Grüner Smoothie

Guter Rat ist heutzutage nicht mehr teuer. Der Ratgebermarkt boomt – nicht nur in Buchhandlungen, auch in Drogerien, Apotheken, Kiosken. Frau trifft die Entscheidung, welcher passt. Dann heißt es gehorchen, damit die vielen Heilsversprechungen sich auch erweisen können.

Die Städterin hat nach dem Grünen Smoothie gegriffen, orange und grün, der Umschlag attraktiv. Und lauter fröhliche Gesichter auf den Bildern. Unkompliziert, einfach – das klingt vielversprechend. Außerdem wird da Hilfe versprochen für die Tage vor den Tagen. Endlich ein Ratgeber, der sich der wahren Nöte annimmt.
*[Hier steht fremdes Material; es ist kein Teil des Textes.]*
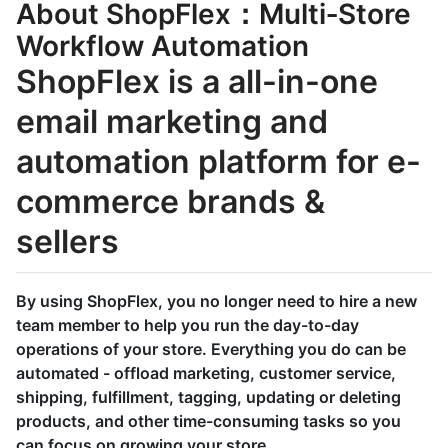
About ShopFlex：Multi‑Store
Workflow Automation
ShopFlex is a all-in-one
email marketing and
automation platform for e-
commerce brands &
sellers
By using ShopFlex, you no longer need to hire a new
team member to help you run the day-to-day
operations of your store. Everything you do can be
automated - offload marketing, customer service,
shipping, fulfillment, tagging, updating or deleting
products, and other time-consuming tasks so you
can focus on growing your store.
Sie liest sich ein – Tabellen – nicht so wichtig – Zubereitungsart – alles pürieren – wirklich einfach – Zutatenliste – das scheint tatsächlich das Reich der unbegrenzen Möglichkeiten zu sein – Einkaufszettel schreiben und los geht es.
Erst die Profimaschine im Fachgeschäft. Wenn schon dann richtig. Es gibt gleich drei Modelle. Das bestätigt ihr im Trend zu liegen. Wohltuend. Andere, die ihre Erfahrung teilen. Der grüne Smoothie tut gut.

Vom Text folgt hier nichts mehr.